Customer Churn Prediction for Telecommunication Company With Decision Tree Using Python.

Emphasizing customer retention as much as exploring new potential customers ensuring business sustainability and growth. Building a churn predicting model to identify underlying churning factors and customers inclining to leave. Choosing the right evaluation metrics helps to build more practically useful model.

Hshan.T
The Startup
5 min readDec 6, 2020

--

Telecommunication industry has been showing exponential growth in line with rising demand following technology advancement. The competitions among services providers are so fierce that they are executing different strategies to meet the customers’ needs. Effort in retaining existing customers is now as important as searching for new customers.

Exploratory Analysis

The dataset has 7032 instances and 21 columns, comprised of ID information, 3 numerical attributes, 16 categorical attributes and target (‘Churn’) column. There is no missing value.

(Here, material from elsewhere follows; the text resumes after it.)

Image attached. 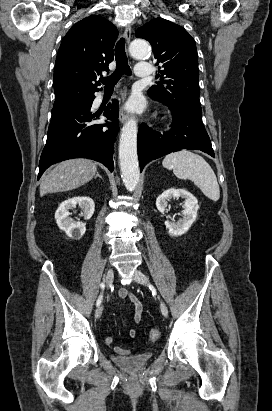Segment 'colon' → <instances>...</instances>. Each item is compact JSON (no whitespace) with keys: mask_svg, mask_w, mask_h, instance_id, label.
I'll use <instances>...</instances> for the list:
<instances>
[{"mask_svg":"<svg viewBox=\"0 0 272 411\" xmlns=\"http://www.w3.org/2000/svg\"><path fill=\"white\" fill-rule=\"evenodd\" d=\"M160 337V331L158 329H151L148 333V339L150 341H156Z\"/></svg>","mask_w":272,"mask_h":411,"instance_id":"obj_1","label":"colon"}]
</instances>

Figure 1: Bar chart of target variable, class labels

A bar chart is plotted for target column and are found distributed unevenly. This raises concern on appropriateness of accuracy as performance evaluation metrics. If the model simply predicts all ‘No’, the model is able to attain accuracy above 70%. Model developed should at least achieving accuracy above 75%.

Figure 2: Heatmap of correlation between numeric variables.
Figure 3: Matrix of Scatter Plots.

Heatmap on Figure 2, ‘TotalCharges’ is highly positive correlated with ‘tenure’ but comparatively weaker correlated with ‘MonthlyCharges’. Further analysis is needed to decide whether to omit any attributes. Figure 3, the scatterplots for both classes are overlapping a large area, it is rather difficult to find relationship and distinguishing characteristics determining the propensity to leave.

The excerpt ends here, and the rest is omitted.